I was two and a half, Mom tells me. Gage was my size, and only a few months younger. We spotted each other immediately through a forest of grown-up legs, and were inseparable for the next few years. He was my first best friend: there were other kids on the block, but we played together almost every day—first in parallel play, as two-year-olds do, and, over time, learning what interests we shared: windup motorcycles, climbing hills, digging with shovels. The last of these got us into trouble once: we’d wrangled a spade from a gardening closet, and dug in my backyard til we hit water. We must have gotten into some trouble, but I remember the incident of the big hole in the backyard as mainly a success: Gage got excited watching the water bleed in as we dug. It was contagious.

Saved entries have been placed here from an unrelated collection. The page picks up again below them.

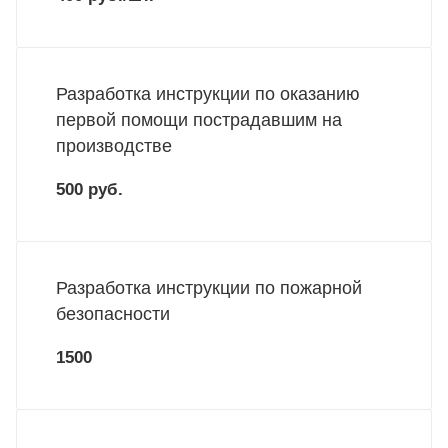
Разработка инструкции по оказанию
первой помощи пострадавшим на
производстве
500 руб.
Разработка инструкции по пожарной
безопасности
1500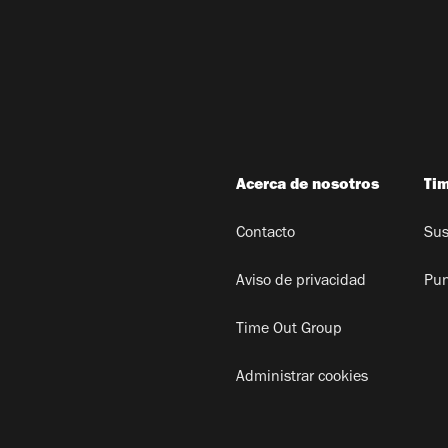
Acerca de nosotros
Ti
Contacto
Sus
Aviso de privacidad
Pun
Time Out Group
Administrar cookies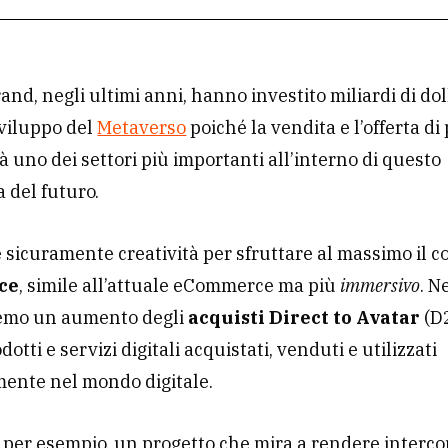
rand, negli ultimi anni, hanno investito miliardi di dol
sviluppo del
Metaverso
poiché la vendita e l’offerta di
rà uno dei settori più importanti all’interno di questo
 del futuro.
 sicuramente creatività per sfruttare al massimo il c
ce
, simile all’attuale eCommerce ma più
immersivo
. N
emo un aumento degli
acquisti Direct to Avatar
(D
otti e servizi digitali acquistati, venduti e utilizzati
mente nel mondo digitale.
 per esempio, un progetto che mira a rendere interc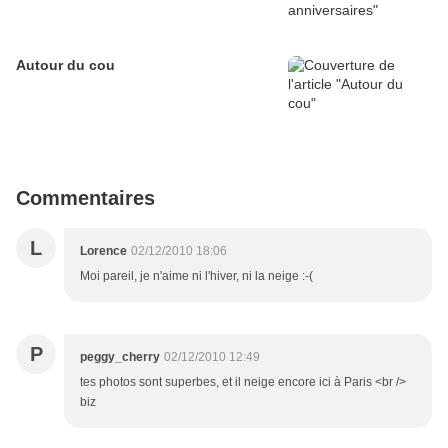
Autour du cou
Commentaires
L
Lorence
02/12/2010 18:06
Moi pareil, je n'aime ni l'hiver, ni la neige :-(
P
peggy_cherry
02/12/2010 12:49
tes photos sont superbes, et il neige encore ici à Paris <br />
biz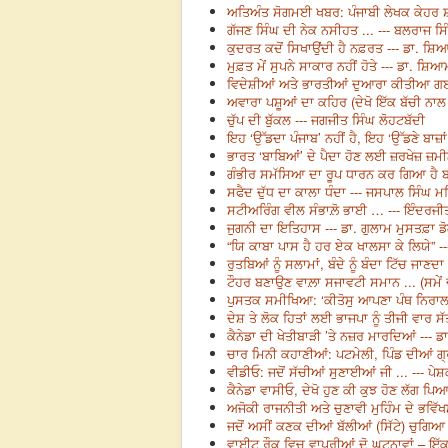
ਅਤਿਅੰਤ ਸੋਗਮਈ ਖਬਰ: ਪੰਜਾਬੀ ਲੇਖਕ ਕੇਹਰ ਸ਼
ਗੱਜਣ ਸਿੰਘ ਦੀ ਨੇਕ ਨਸੀਹਤ ... --- ਬਲਰਾਜ ਸਿੰਘ
ਕੁਦਰਤ ਕਦੋਂ ਸਿਖਾਉਂਦੀ ਹੈ ਨਫ਼ਰਤ --- ਡਾ. ਸ਼ਿ
ਮੁਫ਼ਤ ਮੇਂ ਸੁਪਨੇ ਸਾਕਾਰ ਨਹੀਂ ਹੋਤੇ --- ਡਾ. ਸ਼ਿ
ਵਿਦੇਸ਼ੀਆਂ ਅਤੇ ਭਾਰਤੀਆਂ ਦੁਆਰਾ ਕੀਤੀਆ ਗਈਆ
ਅਵਾਰਾ ਪਸ਼ੂਆਂ ਦਾ ਕਹਿਰ (ਦੇਖੋ ਇੱਕ ਬੱਚੀ ਨਾਲ 
ਚੁੱਪ ਦੀ ਬੁੱਕਲ --- ਜਗਜੀਤ ਸਿੰਘ ਲੋਹਟਬੱਦੀ
ਇਹ ‘ਉੱਡਦਾ ਪੰਜਾਬ’ ਨਹੀਂ ਹੈ, ਇਹ ‘ਉੱਡਣੇ ਬਾਜ਼ਾਂ
ਭਾਰਤ ‘ਬਾਬਿਆਂ’ ਦੇ ਪੈਦਾ ਹੋਣ ਲਈ ਜ਼ਰਖੇਜ਼ ਜ਼ਮੀ
ਗੰਭੀਰ ਸਮੱਸਿਆ ਦਾ ਰੂਪ ਧਾਰਨ ਕਰ ਗਿਆ ਹੈ ਬਾਂ
ਸਫੈਦ ਦੁੱਧ ਦਾ ਕਾਲਾ ਧੰਦਾ --- ਜਸਪਾਲ ਸਿੰਘ ਮ
ਸਟੀਅਰਿੰਗ ਵੀਲ ਸੰਭਾਲ਼ੋ ਭਾਈ … --- ਇੰਦਰਜੀਤ
ਜੁਗਨੀ ਦਾ ਇਤਿਹਾਸ --- ਡਾ. ਗੁਲਾਮ ਮੁਸਤਫ਼ਾ ਡ
“ਯਿ ਕਾਬਾ ਪਾਸ ਹੈ ਹਰ ਏਕ ਖਾਲਸਾ ਕੇ ਲਿਯੇ” --
ਰੁਤਬਿਆਂ ਨੂੰ ਸਲਾਮਾਂ, ਬੰਦੇ ਨੂੰ ਬੰਦਾ ਟਿੱਚ ਜਾਣ
ਟੌਹਰ ਬਣਾਉਣ ਵਾਲ਼ਾ ਸਜਾਵਟੀ ਸਮਾਨ ... (ਸਮੇਂ ਦੇ 
ਪੁਸਤਕ ਸਮੀਖਿਆ: ‘ਕੀਤੋਸੁ ਆਪਣਾ ਪੰਥ ਨਿਰਾਲਾ’
ਦੇਸ਼ ਤੇ ਲੋਕ ਹਿਤਾਂ ਲਈ ਭਾਜਪਾ ਨੂੰ ਤੀਜੀ ਵਾਰ ਸੱਤ
ਕੈਨੇਡਾ ਦੀ ਖੇਤੀਬਾੜੀ ’ਤੇ ਨਜ਼ਰ ਮਾਰਦਿਆਂ --- 
ਚਾਰ ਮਿਨੀ ਕਹਾਣੀਆਂ: ਪਟਮੇਲੀ, ਪਿੰਡ ਦੀਆਂ ਗ੍ਰਾਂਟ
ਵੀਡੀਓ: ਜਦੋਂ ਸੱਚੀਆਂ ਸੁਣਾਈਆਂ ਜੀ ... --- ਪ
ਕੈਨੇਡਾ ਵਾਸੀਓ, ਦੇਖੋ ਹੁਣ ਕੀ ਕੁਝ ਹੋਣ ਲੱਗ ਪਿਆ ਹ
ਅਜੋਕੀ ਰਾਜਨੀਤੀ ਅਤੇ ਚੁਣਾਵੀ ਮੁਹਿੰਮ ਦੇ ਭਵਿੱਖ
ਜਦੋਂ ਅਸੀਂ ਕਣਕ ਦੀਆਂ ਬੱਲੀਆਂ (ਸਿੱਟੇ) ਚੁਗਿਆ
ਵਾਈਟ ਰੌਕ ਵਿਚ ਵਾਪਰੀਆਂ ਦੋ ਘਟਨਾਵਾਂ – ਇੱਕ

It was Gage who, when we were a year or two older, passed on the legend of the Mean Man to me. I suspect that the reach of this legend ended about three blocks away from Gage’s door, but it held the allure of ancient myth: when we’d walk past the Mean Man’s house, Gage would find some detail to indicate the threat that lay within. His gifts for locating new features in a relatively drab landscape were considerable.
The house itself was unremarkable—California ranch, like almost everything else on the block, slapped-on stucco in simple earth tones: sun-bleached yellow, mustard-brown. The lawn in front was also brown: creeping dichondra was popular on our street, and whoever lived in the Mean Man’s house had gone with the flow at some point, but hadn’t kept it up. The dead vines made a sort of fairy-tale carpet leading to his door.
We all knew about the White Witch from talk on the playground. But the White Witch was two towns over and a world away. The Mean Man, on the other hand, was practically right next door. If a threat could be conjured, then that threat would seem real. We avoided stepping on his dead lawn; if I was walking alone, I’d cross the street to avoid it.